Provided entries →
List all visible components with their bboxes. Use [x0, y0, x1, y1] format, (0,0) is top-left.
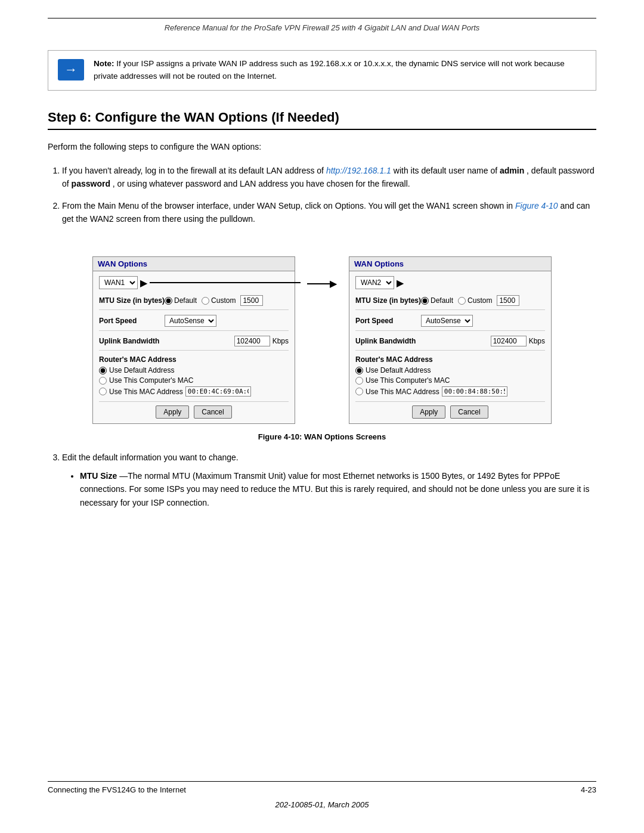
wan2-mtu-row: MTU Size (in bytes) Default Custom 1 — [355, 295, 545, 310]
wan1-mac-default-input[interactable] — [99, 367, 107, 374]
wan1-uplink-label: Uplink Bandwidth — [99, 337, 165, 345]
wan1-mac-custom-input[interactable] — [99, 388, 107, 395]
wan2-mac-value-input[interactable]: 00:00:84:88:50:56 — [442, 386, 507, 397]
wan1-mac-section: Router's MAC Address Use Default Address… — [99, 355, 289, 397]
wan1-body: WAN1 ▶ MTU Size (in bytes) Default — [93, 271, 295, 423]
wan2-mac-default-label: Use Default Address — [366, 366, 431, 374]
wan2-title: WAN Options — [349, 257, 551, 271]
step1-link[interactable]: http://192.168.1.1 — [326, 166, 391, 175]
wan2-select[interactable]: WAN2 — [355, 276, 394, 289]
wan1-panel: WAN Options WAN1 ▶ MTU Size (in bytes) — [92, 256, 295, 424]
wan2-mac-custom-label: Use This MAC Address — [366, 388, 439, 396]
step-1: If you haven't already, log in to the fi… — [62, 164, 596, 191]
footer-left: Connecting the FVS124G to the Internet — [48, 785, 186, 794]
wan2-port-speed-select[interactable]: AutoSense — [421, 315, 473, 327]
wan1-mtu-default-input[interactable] — [165, 297, 172, 305]
wan2-mac-option3: Use This MAC Address 00:00:84:88:50:56 — [355, 386, 545, 397]
wan1-mac-option3: Use This MAC Address 00:E0:4C:69:0A:C8 — [99, 386, 289, 397]
wan1-mac-option1: Use Default Address — [99, 366, 289, 374]
wan1-mtu-default-radio: Default — [165, 296, 197, 305]
wan1-mtu-default-label: Default — [174, 296, 197, 305]
step1-mid1: with its default user name of — [394, 166, 500, 175]
wan2-buttons: Apply Cancel — [355, 401, 545, 419]
step2-link[interactable]: Figure 4-10 — [515, 201, 558, 210]
wan2-body: WAN2 ▶ MTU Size (in bytes) Default — [349, 271, 551, 423]
connector-arrow-icon: ▶ — [330, 279, 337, 289]
bullet-list: MTU Size —The normal MTU (Maximum Transm… — [80, 469, 596, 509]
wan1-uplink-input[interactable]: 102400 — [234, 336, 270, 346]
wan1-uplink-right: 102400 Kbps — [234, 336, 289, 346]
wan2-mac-option1: Use Default Address — [355, 366, 545, 374]
wan1-buttons: Apply Cancel — [99, 401, 289, 419]
bullet-mtu-text: —The normal MTU (Maximum Transmit Unit) … — [80, 471, 589, 507]
wan1-mac-custom-label: Use This MAC Address — [109, 388, 183, 396]
wan2-mac-custom-input[interactable] — [355, 388, 363, 395]
wan1-title: WAN Options — [93, 257, 295, 271]
wan1-select[interactable]: WAN1 — [99, 276, 138, 289]
wan2-port-speed-content: AutoSense — [421, 315, 473, 327]
wan1-arrow: ▶ — [140, 277, 147, 289]
footer-right: 4-23 — [581, 785, 596, 794]
wan2-mtu-custom-radio: Custom — [458, 296, 492, 305]
figure-caption: Figure 4-10: WAN Options Screens — [48, 432, 596, 441]
wan2-mac-default-input[interactable] — [355, 367, 363, 374]
wan2-uplink-input[interactable]: 102400 — [491, 336, 527, 346]
wan2-mtu-label: MTU Size (in bytes) — [355, 296, 421, 305]
wan1-mtu-value-input[interactable]: 1500 — [240, 295, 263, 306]
wan1-apply-button[interactable]: Apply — [156, 405, 189, 419]
wan2-mac-option2: Use This Computer's MAC — [355, 376, 545, 385]
wan1-mac-option2: Use This Computer's MAC — [99, 376, 289, 385]
wan2-mtu-custom-label: Custom — [467, 296, 492, 305]
wan1-mtu-radio-group: Default Custom 1500 — [165, 295, 263, 306]
wan1-port-speed-select[interactable]: AutoSense — [165, 315, 216, 327]
wan1-mtu-custom-radio: Custom — [202, 296, 236, 305]
wan2-panel: WAN Options WAN2 ▶ MTU Size (in bytes) — [349, 256, 552, 424]
wan1-uplink-unit: Kbps — [273, 337, 289, 345]
footer-rule — [48, 781, 596, 782]
wan2-mtu-value-input[interactable]: 1500 — [497, 295, 519, 306]
bullet-mtu: MTU Size —The normal MTU (Maximum Transm… — [80, 469, 596, 509]
wan2-mtu-default-input[interactable] — [421, 297, 429, 305]
step-2: From the Main Menu of the browser interf… — [62, 199, 596, 226]
wan1-mtu-custom-label: Custom — [211, 296, 236, 305]
step1-bold1: admin — [500, 166, 524, 175]
step-3: Edit the default information you want to… — [62, 451, 596, 509]
wan1-mac-value-input[interactable]: 00:E0:4C:69:0A:C8 — [185, 386, 251, 397]
wan2-mtu-radio-group: Default Custom 1500 — [421, 295, 519, 306]
footer-center: 202-10085-01, March 2005 — [48, 800, 596, 809]
wan2-mac-section: Router's MAC Address Use Default Address… — [355, 355, 545, 397]
wan2-mtu-default-radio: Default — [421, 296, 453, 305]
step3-list: Edit the default information you want to… — [62, 451, 596, 518]
wan2-mtu-content: Default Custom 1500 — [421, 295, 519, 306]
wan1-port-speed-row: Port Speed AutoSense — [99, 315, 289, 331]
wan2-mtu-default-label: Default — [431, 296, 453, 305]
wan2-apply-button[interactable]: Apply — [412, 405, 445, 419]
wan1-mac-default-label: Use Default Address — [109, 366, 174, 374]
wan1-mac-computer-label: Use This Computer's MAC — [109, 376, 193, 385]
wan1-port-speed-label: Port Speed — [99, 317, 165, 325]
wan1-select-row: WAN1 ▶ — [99, 276, 289, 289]
step1-before: If you haven't already, log in to the fi… — [62, 166, 326, 175]
wan2-uplink-right: 102400 Kbps — [491, 336, 545, 346]
wan2-mac-computer-input[interactable] — [355, 377, 363, 385]
wan2-arrow: ▶ — [397, 277, 404, 289]
wan1-cancel-button[interactable]: Cancel — [194, 405, 231, 419]
footer-section: Connecting the FVS124G to the Internet 4… — [48, 769, 596, 809]
note-label: Note: — [94, 59, 114, 68]
footer-row: Connecting the FVS124G to the Internet 4… — [48, 785, 596, 794]
wan2-uplink-row: Uplink Bandwidth 102400 Kbps — [355, 336, 545, 351]
wan1-mac-title: Router's MAC Address — [99, 355, 289, 364]
panel-connector: ▶ — [307, 256, 337, 424]
wan2-mac-title: Router's MAC Address — [355, 355, 545, 364]
note-content: If your ISP assigns a private WAN IP add… — [94, 59, 565, 80]
wan2-uplink-label: Uplink Bandwidth — [355, 337, 421, 345]
wan2-port-speed-label: Port Speed — [355, 317, 421, 325]
wan1-mtu-label: MTU Size (in bytes) — [99, 296, 165, 305]
step2-before: From the Main Menu of the browser interf… — [62, 201, 515, 210]
wan1-mac-computer-input[interactable] — [99, 377, 107, 385]
step3-text: Edit the default information you want to… — [62, 453, 239, 462]
wan2-mtu-custom-input[interactable] — [458, 297, 466, 305]
wan1-mtu-custom-input[interactable] — [202, 297, 209, 305]
wan2-cancel-button[interactable]: Cancel — [450, 405, 488, 419]
wan1-mtu-content: Default Custom 1500 — [165, 295, 263, 306]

Exercise instructions → Your reply must be one number, namely the count of lines above that hold the string "value".

Solution to the problem → 4